- **RECORDS SHOWN**
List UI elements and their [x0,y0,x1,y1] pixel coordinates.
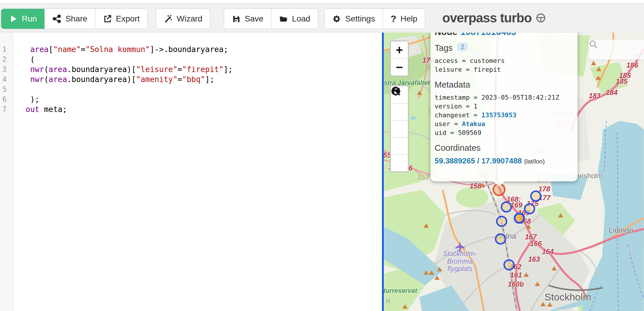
tags-count-badge: 2 [457,43,468,51]
share-button[interactable]: Share [44,9,95,29]
map-search-box[interactable] [589,40,644,60]
toolbar: Run Share Export [0,0,644,32]
node-id-link[interactable]: 10871616463 [461,33,516,37]
popup-title: Node10871616463 [435,33,570,37]
save-load-group: Save Load [224,9,318,29]
road-ref-label: 163 [528,255,540,263]
code-line[interactable]: 6 ); [0,94,382,104]
poi-marker[interactable] [524,203,535,214]
save-button[interactable]: Save [224,9,271,29]
map-canvas[interactable]: 174155156156157158171171178177175168;169… [384,33,644,311]
settings-button[interactable]: Settings [325,9,383,29]
question-mark-icon: ? [391,14,396,24]
road-ref-label: 161 [510,271,522,279]
tags-heading: Tags2 [435,43,570,53]
query-editor[interactable]: 1 area["name"="Solna kommun"]->.boundary… [0,33,382,311]
brand: overpass turbo [442,8,546,28]
locate-button[interactable] [391,103,408,120]
poi-marker[interactable] [495,233,506,245]
coordinates-value: 59.3889265 / 17.9907488(lat/lon) [435,156,570,165]
share-icon [52,14,61,23]
poi-marker[interactable] [514,213,525,224]
kv-row: changeset = 135753053 [435,111,570,120]
kv-row: uid = 509569 [435,128,570,137]
play-icon [9,14,18,23]
zoom-in-button[interactable]: + [391,41,408,58]
node-details-popup: Node10871616463 Tags2 access = customers… [431,33,578,181]
road-ref-label: 158 [470,182,481,190]
road-ref-label: 166 [530,240,542,248]
kv-row: user = Atakua [435,120,570,128]
place-label: n [386,297,390,305]
changeset-link[interactable]: 135753053 [481,111,516,119]
code-line[interactable]: 2 ( [0,54,382,64]
kv-row: leisure = firepit [435,65,570,74]
road-ref-label: 186 [626,61,638,69]
node-label: Node [435,33,458,37]
road-ref-label: 183 [589,92,600,100]
line-number: 2 [2,54,11,64]
code-lines: 1 area["name"="Solna kommun"]->.boundary… [0,44,382,114]
coordinates-heading: Coordinates [435,143,570,153]
overpass-turbo-app: Run Share Export [0,0,644,311]
place-label: Lidingö [609,226,633,235]
latlon-link[interactable]: 59.3889265 / 17.9907488 [435,156,522,165]
place-label: turreservat [384,287,417,295]
help-button[interactable]: ? Help [383,9,425,29]
metadata-list: timestamp = 2023-05-05T18:42:21Zversion … [435,93,570,137]
poi-marker[interactable] [530,190,541,202]
export-button[interactable]: Export [95,9,147,29]
kv-row: version = 1 [435,102,570,111]
line-number: 1 [2,44,11,54]
gear-icon [332,14,341,23]
load-button[interactable]: Load [271,9,318,29]
popup-tail [493,181,505,186]
latlon-suffix: (lat/lon) [524,158,545,165]
place-label: Stockholm- [443,250,477,258]
line-number: 4 [2,74,11,84]
magic-wand-icon [164,14,173,23]
save-label: Save [245,14,263,24]
wizard-group: Wizard [156,9,210,29]
share-label: Share [65,14,87,24]
run-share-export-group: Run Share Export [1,9,148,29]
plus-icon: + [396,44,403,56]
kv-row: access = customers [435,56,570,65]
tags-list: access = customersleisure = firepit [435,56,570,74]
run-label: Run [22,14,37,24]
road-ref-label: 169 [510,201,522,209]
export-label: Export [116,14,140,24]
export-image-button[interactable] [391,120,408,137]
poi-marker[interactable] [501,201,512,213]
kv-row: timestamp = 2023-05-05T18:42:21Z [435,93,570,102]
code-line[interactable]: 1 area["name"="Solna kommun"]->.boundary… [0,44,382,54]
place-label: Stockholm [545,291,591,303]
road-ref-label: 160b [508,280,524,288]
save-icon [232,14,241,23]
load-label: Load [292,14,310,24]
zoom-out-button[interactable]: − [391,58,408,76]
folder-open-icon [279,14,288,23]
code-line[interactable]: 7out meta; [0,104,382,114]
clear-results-button[interactable] [391,154,408,171]
poi-marker[interactable] [503,259,515,270]
place-label: flygplats [448,265,472,273]
line-number: 6 [2,94,11,104]
minus-icon: − [396,61,403,73]
map-tools-control [390,85,409,172]
code-line[interactable]: 5 [0,84,382,94]
ban-icon [391,86,401,96]
code-line[interactable]: 4 nwr(area.boundaryarea)["amenity"="bbq"… [0,74,382,84]
wizard-button[interactable]: Wizard [156,9,210,29]
road-ref-label: 178 [538,185,550,193]
export-icon [103,14,112,23]
user-link[interactable]: Atakua [462,120,485,128]
metadata-heading: Metadata [435,80,570,90]
code-line[interactable]: 3 nwr(area.boundaryarea)["leisure"="fire… [0,64,382,74]
help-label: Help [401,14,418,24]
settings-label: Settings [345,14,375,24]
skip-to-data-button[interactable] [391,137,408,154]
poi-marker[interactable] [496,216,507,227]
line-number: 5 [2,84,11,94]
run-button[interactable]: Run [1,9,44,29]
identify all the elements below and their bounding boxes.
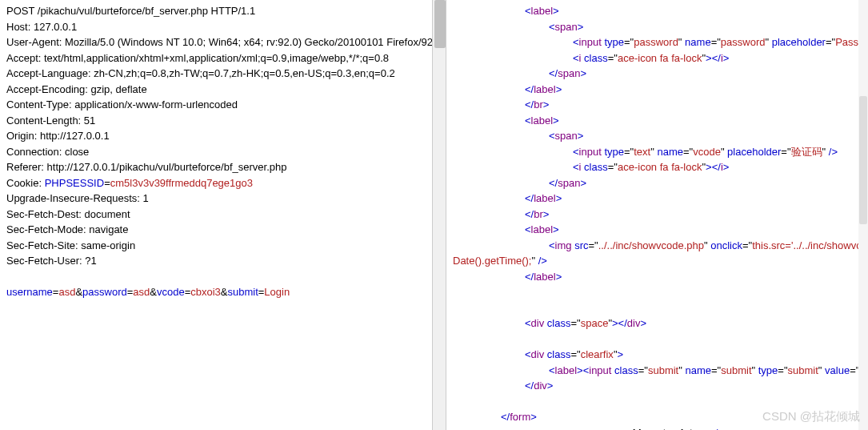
source-line: <label>: [453, 113, 862, 129]
param-value: asd: [133, 286, 150, 298]
blank-line: [6, 269, 426, 284]
source-line: </label>: [453, 269, 862, 285]
source-line: </span>: [453, 175, 862, 191]
param-value: asd: [58, 286, 75, 298]
param-name: submit: [227, 286, 258, 298]
header-line: Origin: http://127.0.0.1: [6, 128, 426, 144]
header-line: Host: 127.0.0.1: [6, 19, 426, 35]
source-line: <label>: [453, 3, 862, 19]
param-name: username: [6, 286, 53, 298]
cookie-name: PHPSESSID: [45, 177, 104, 189]
source-line: [453, 284, 862, 300]
source-line: </div>: [453, 378, 862, 394]
source-line: <i class="ace-icon fa fa-lock"></i>: [453, 159, 862, 175]
source-line: </label>: [453, 82, 862, 98]
cookie-header: Cookie: PHPSESSID=cm5l3v3v39ffrmeddq7ege…: [6, 175, 426, 191]
source-line: [453, 394, 862, 410]
header-line: POST /pikachu/vul/burteforce/bf_server.p…: [6, 3, 426, 19]
header-line: Accept: text/html,application/xhtml+xml,…: [6, 50, 426, 66]
header-line: User-Agent: Mozilla/5.0 (Windows NT 10.0…: [6, 34, 426, 50]
source-line: </br>: [453, 207, 862, 223]
source-line: </label>: [453, 191, 862, 207]
source-line: <label>: [453, 222, 862, 238]
header-line: Content-Type: application/x-www-form-url…: [6, 97, 426, 113]
source-line: Date().getTime();" />: [453, 253, 862, 269]
header-line: Accept-Language: zh-CN,zh;q=0.8,zh-TW;q=…: [6, 66, 426, 82]
cookie-value: cm5l3v3v39ffrmeddq7ege1go3: [110, 177, 253, 189]
source-line: </span>: [453, 66, 862, 82]
source-line: <label><input class="submit" name="submi…: [453, 363, 862, 379]
right-scrollbar-thumb[interactable]: [859, 96, 867, 224]
header-line: Connection: close: [6, 144, 426, 160]
source-line: <i class="ace-icon fa fa-lock"></i>: [453, 50, 862, 66]
header-line: Referer: http://127.0.0.1/pikachu/vul/bu…: [6, 159, 426, 175]
source-line: <span>: [453, 128, 862, 144]
request-body: username=asd&password=asd&vcode=cbxoi3&s…: [6, 284, 426, 300]
param-value: Login: [264, 286, 290, 298]
source-line: </form>: [453, 409, 862, 425]
left-scrollbar-thumb[interactable]: [434, 0, 446, 48]
right-scrollbar[interactable]: [858, 0, 868, 430]
cookie-label: Cookie:: [6, 177, 45, 189]
split-view: POST /pikachu/vul/burteforce/bf_server.p…: [0, 0, 868, 430]
source-line: <input type="password" name="password" p…: [453, 34, 862, 50]
source-line: <div class="clearfix">: [453, 347, 862, 363]
header-line: Accept-Encoding: gzip, deflate: [6, 82, 426, 98]
header-line: Sec-Fetch-Mode: navigate: [6, 222, 426, 238]
source-line: <img src="../../inc/showvcode.php" oncli…: [453, 238, 862, 254]
source-line: [453, 300, 862, 316]
request-pane[interactable]: POST /pikachu/vul/burteforce/bf_server.p…: [0, 0, 432, 430]
http-headers-2: Upgrade-Insecure-Requests: 1Sec-Fetch-De…: [6, 191, 426, 269]
html-source-view: <label><span><input type="password" name…: [453, 3, 862, 430]
source-line: <input type="text" name="vcode" placehol…: [453, 144, 862, 160]
param-value: cbxoi3: [190, 286, 221, 298]
source-line: <p> username or password is not exists～<…: [453, 425, 862, 431]
response-pane[interactable]: <label><span><input type="password" name…: [446, 0, 868, 430]
param-name: password: [82, 286, 127, 298]
param-name: vcode: [157, 286, 185, 298]
source-line: [453, 332, 862, 348]
source-line: <div class="space"></div>: [453, 315, 862, 332]
header-line: Content-Length: 51: [6, 113, 426, 129]
source-line: <span>: [453, 19, 862, 35]
source-line: </br>: [453, 97, 862, 113]
header-line: Upgrade-Insecure-Requests: 1: [6, 191, 426, 207]
header-line: Sec-Fetch-User: ?1: [6, 253, 426, 269]
http-headers: POST /pikachu/vul/burteforce/bf_server.p…: [6, 3, 426, 175]
header-line: Sec-Fetch-Dest: document: [6, 207, 426, 223]
header-line: Sec-Fetch-Site: same-origin: [6, 238, 426, 254]
pane-divider[interactable]: [432, 0, 446, 430]
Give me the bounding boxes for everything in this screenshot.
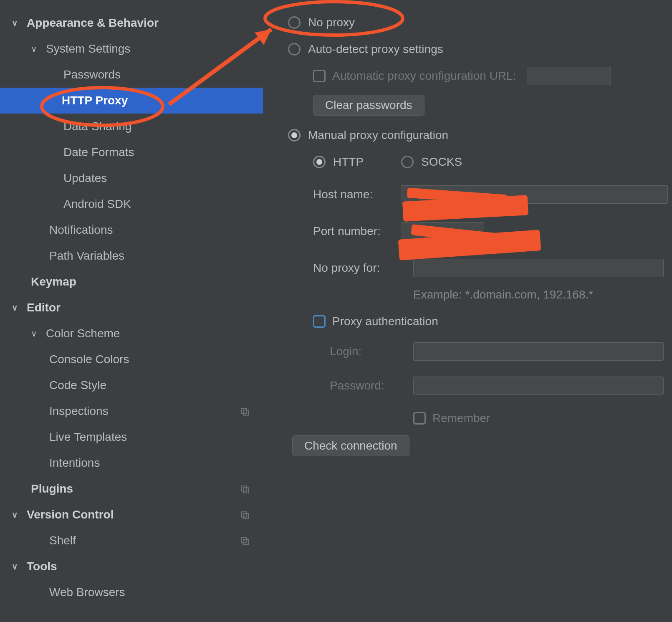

- **ASSIGNMENT**
Search the data for the string "html". List each line that has it.

- **ANSWER TO THIS TASK**
header-line: Accept: text/html,application/xhtml+xml,…: [6, 50, 426, 66]
html-source-view: <label><span><input type="password" name…: [453, 3, 862, 430]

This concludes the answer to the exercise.